### Task inputs
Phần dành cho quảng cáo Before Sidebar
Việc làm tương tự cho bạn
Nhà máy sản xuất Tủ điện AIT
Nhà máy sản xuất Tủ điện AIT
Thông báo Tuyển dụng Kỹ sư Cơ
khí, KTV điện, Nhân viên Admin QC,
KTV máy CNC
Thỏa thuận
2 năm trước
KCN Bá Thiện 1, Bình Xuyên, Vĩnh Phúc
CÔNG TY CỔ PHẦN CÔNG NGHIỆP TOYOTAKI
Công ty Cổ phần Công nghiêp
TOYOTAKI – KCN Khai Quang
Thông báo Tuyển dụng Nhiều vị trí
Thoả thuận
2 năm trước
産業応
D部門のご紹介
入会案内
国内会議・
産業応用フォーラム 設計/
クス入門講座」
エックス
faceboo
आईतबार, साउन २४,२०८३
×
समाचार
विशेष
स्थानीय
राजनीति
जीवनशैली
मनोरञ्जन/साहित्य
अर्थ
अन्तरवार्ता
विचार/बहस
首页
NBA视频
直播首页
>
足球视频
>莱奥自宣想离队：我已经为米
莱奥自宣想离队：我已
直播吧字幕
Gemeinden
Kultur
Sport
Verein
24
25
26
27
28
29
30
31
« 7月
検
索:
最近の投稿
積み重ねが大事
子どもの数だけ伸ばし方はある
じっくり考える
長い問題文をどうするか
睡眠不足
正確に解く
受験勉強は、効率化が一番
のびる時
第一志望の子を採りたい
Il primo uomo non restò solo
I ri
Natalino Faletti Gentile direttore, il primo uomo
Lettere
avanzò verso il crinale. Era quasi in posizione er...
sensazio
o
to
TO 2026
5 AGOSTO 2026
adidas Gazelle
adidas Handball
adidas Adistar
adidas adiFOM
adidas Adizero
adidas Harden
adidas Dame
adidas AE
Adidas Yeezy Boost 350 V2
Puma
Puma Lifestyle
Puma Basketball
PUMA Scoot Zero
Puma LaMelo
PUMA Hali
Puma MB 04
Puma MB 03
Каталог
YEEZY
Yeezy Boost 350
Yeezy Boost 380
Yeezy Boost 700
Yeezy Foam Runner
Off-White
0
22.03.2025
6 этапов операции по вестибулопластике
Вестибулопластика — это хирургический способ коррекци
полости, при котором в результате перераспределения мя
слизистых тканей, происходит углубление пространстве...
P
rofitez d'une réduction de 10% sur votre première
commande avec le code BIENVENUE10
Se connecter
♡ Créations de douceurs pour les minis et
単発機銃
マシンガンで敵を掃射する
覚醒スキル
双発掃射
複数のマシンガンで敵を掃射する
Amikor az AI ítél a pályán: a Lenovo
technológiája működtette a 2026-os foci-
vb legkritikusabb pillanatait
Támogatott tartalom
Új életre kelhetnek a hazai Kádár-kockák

### Aim of the task
Each record must be output exactly, with none omitted.

### Response to this task
Phần dành cho quảng cáo Before Sidebar
Việc làm tương tự cho bạn
Nhà máy sản xuất Tủ điện AIT
Nhà máy sản xuất Tủ điện AIT
Thông báo Tuyển dụng Kỹ sư Cơ
khí, KTV điện, Nhân viên Admin QC,
KTV máy CNC
Thỏa thuận
2 năm trước
KCN Bá Thiện 1, Bình Xuyên, Vĩnh Phúc
CÔNG TY CỔ PHẦN CÔNG NGHIỆP TOYOTAKI
Công ty Cổ phần Công nghiêp
TOYOTAKI – KCN Khai Quang
Thông báo Tuyển dụng Nhiều vị trí
Thoả thuận
2 năm trước
産業応
D部門のご紹介
入会案内
国内会議・
産業応用フォーラム 設計/
クス入門講座」
エックス
faceboo
आईतबार, साउन २४,२०८३
×
समाचार
विशेष
स्थानीय
राजनीति
जीवनशैली
मनोरञ्जन/साहित्य
अर्थ
अन्तरवार्ता
विचार/बहस
首页
NBA视频
直播首页
>
足球视频
>莱奥自宣想离队：我已经为米
莱奥自宣想离队：我已
直播吧字幕
Gemeinden
Kultur
Sport
Verein
24
25
26
27
28
29
30
31
« 7月
検
索:
最近の投稿
積み重ねが大事
子どもの数だけ伸ばし方はある
じっくり考える
長い問題文をどうするか
睡眠不足
正確に解く
受験勉強は、効率化が一番
のびる時
第一志望の子を採りたい
Il primo uomo non restò solo
I ri
Natalino Faletti Gentile direttore, il primo uomo
Lettere
avanzò verso il crinale. Era quasi in posizione er...
sensazio
o
to
TO 2026
5 AGOSTO 2026
adidas Gazelle
adidas Handball
adidas Adistar
adidas adiFOM
adidas Adizero
adidas Harden
adidas Dame
adidas AE
Adidas Yeezy Boost 350 V2
Puma
Puma Lifestyle
Puma Basketball
PUMA Scoot Zero
Puma LaMelo
PUMA Hali
Puma MB 04
Puma MB 03
Каталог
YEEZY
Yeezy Boost 350
Yeezy Boost 380
Yeezy Boost 700
Yeezy Foam Runner
Off-White
0
22.03.2025
6 этапов операции по вестибулопластике
Вестибулопластика — это хирургический способ коррекци
полости, при котором в результате перераспределения мя
слизистых тканей, происходит углубление пространстве...
P
rofitez d'une réduction de 10% sur votre première
commande avec le code BIENVENUE10
Se connecter
♡ Créations de douceurs pour les minis et
単発機銃
マシンガンで敵を掃射する
覚醒スキル
双発掃射
複数のマシンガンで敵を掃射する
Amikor az AI ítél a pályán: a Lenovo
technológiája működtette a 2026-os foci-
vb legkritikusabb pillanatait
Támogatott tartalom
Új életre kelhetnek a hazai Kádár-kockák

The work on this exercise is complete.